Vermont’s child care political blueprint
Not every state has the kind of philanthropic infrastructure Vermont enjoys. Experts say, though, their political roadmap could be replicated elsewhere, including the assemblage of a diverse coalition of parents, grandparents, business leaders, and child care workers.
“I really think that no matter the demographics of a state, no matter the political landscape, there is something that cuts through anything and that’s grassroots mobilization,” Richards told Vox.

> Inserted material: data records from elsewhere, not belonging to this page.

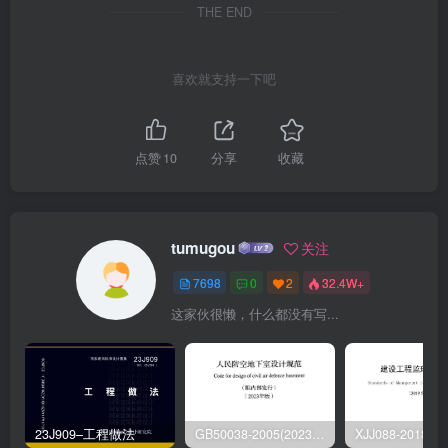
THE END
喜欢就支持一下吧
点赞
10
分享
收藏
tumugou
关注
7698
0
2
32.4W+
这家伙很懒，什么都没有写...
23J909–工程做法
GB50038-2005(2023版)–人民防空地下室设计规范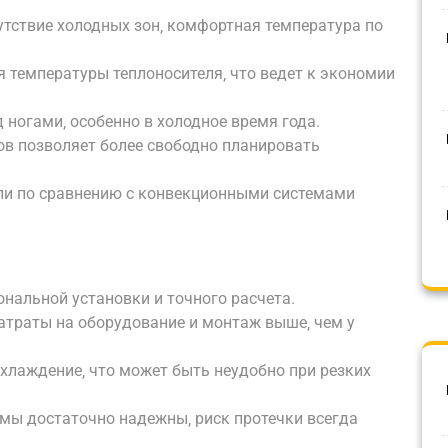
утствие холодных зон‚ комфортная температура по
 температуры теплоносителя‚ что ведет к экономии
 ногами‚ особенно в холодное время года.
ов позволяет более свободно планировать
ли по сравнению с конвекционными системами
нальной установки и точного расчета.
атраты на оборудование и монтаж выше‚ чем у
хлаждение‚ что может быть неудобно при резких
емы достаточно надежны‚ риск протечки всегда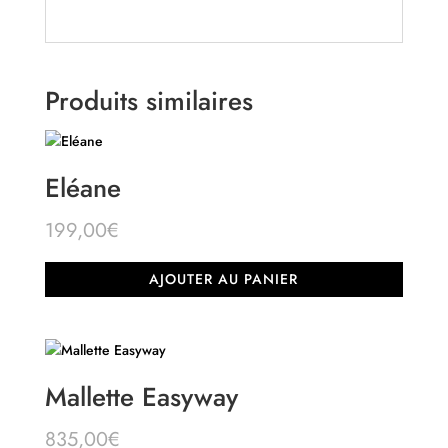
Produits similaires
Eléane
199,00
€
AJOUTER AU PANIER
Mallette Easyway
835,00
€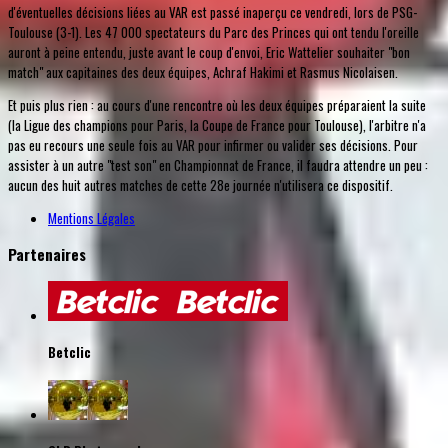
d'éventuelles décisions liées au VAR est passé inaperçu ce vendredi, lors de PSG-
Toulouse (3-1). Les 47 000 spectateurs du Parc des Princes qui ont tendu l'oreille
auront à peine entendu, juste avant le coup d'envoi, Eric Wattelier souhaiter "bon
match" aux capitaines des deux équipes, Achraf Hakimi et Rasmus Nicolaisen.
Et puis plus rien : au cours d'une rencontre où les deux équipes préparaient la suite
(la Ligue des champions pour Paris, la Coupe de France pour Toulouse), l'arbitre n'a
pas eu recours une seule fois au VAR pour infirmer ou valider ses décisions. Pour
assister à un autre "test son" en Championnat de France, il faudra attendre un peu :
aucun des huit autres matches de cette 28e journée n'utilisera ce dispositif.
Mentions Légales
Partenaires
Betclic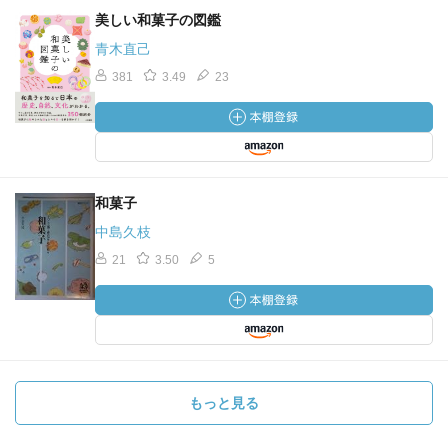
美しい和菓子の図鑑
青木直己
381
3.49
23
和菓子
中島久枝
21
3.50
5
もっと見る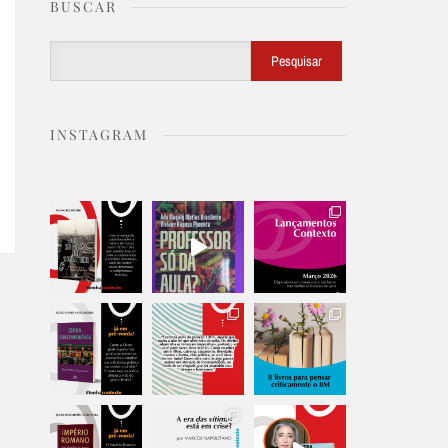
BUSCAR
Buscar
Pesquisar
INSTAGRAM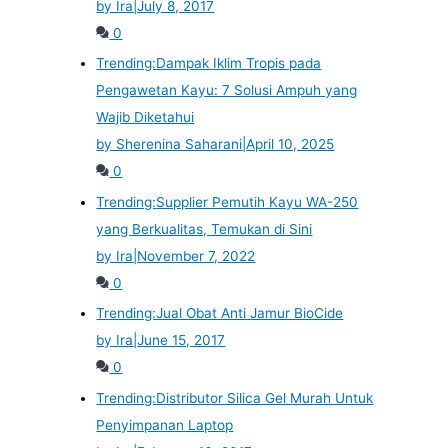
by Ira
|
July 8, 2017
0
Trending:
Dampak Iklim Tropis pada
Pengawetan Kayu: 7 Solusi Ampuh yang
Wajib Diketahui
by Sherenina Saharani
|
April 10, 2025
0
Trending:
Supplier Pemutih Kayu WA-250
yang Berkualitas, Temukan di Sini
by Ira
|
November 7, 2022
0
Trending:
Jual Obat Anti Jamur BioCide
by Ira
|
June 15, 2017
0
Trending:
Distributor Silica Gel Murah Untuk
Penyimpanan Laptop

The only other state to take comparable leadership in state child care investments is New Mexico, which successfully organized a ballot measure this past fall that authorizes new money from a state sovereign wealth fund to provide dedicated funding for universal preschool and child care. Like Vermont, the victory came after a decade-long organizing campaign, where early childhood educators helped lead the fight.
While Vermont’s win is yet another example of the child care movement gaining momentum, Jennifer Wells, the director of economic justice at Community Change Action, said the “real lesson” from states like Vermont and New Mexico is that the system is broken, and federal investment is needed to fund the true cost of child care, to pay early educators what they deserve, and to make care affordable for families.
Miriam Calderon, the chief policy officer with Zero To Three, a national advocacy group focused on infants and toddlers, agreed with Wells that states can’t fix this problem alone.
“In the short term this looks like not letting tens of billions of dollars in federal child care funding expire in September and protecting child care funds from deep cuts proposed as part of the default debates,” she said. “Long term, we need to pass the Child Care for Working Families Act, which ensures a strong federal and state partnership in funding the early care and education our babies and toddlers and families deserve.”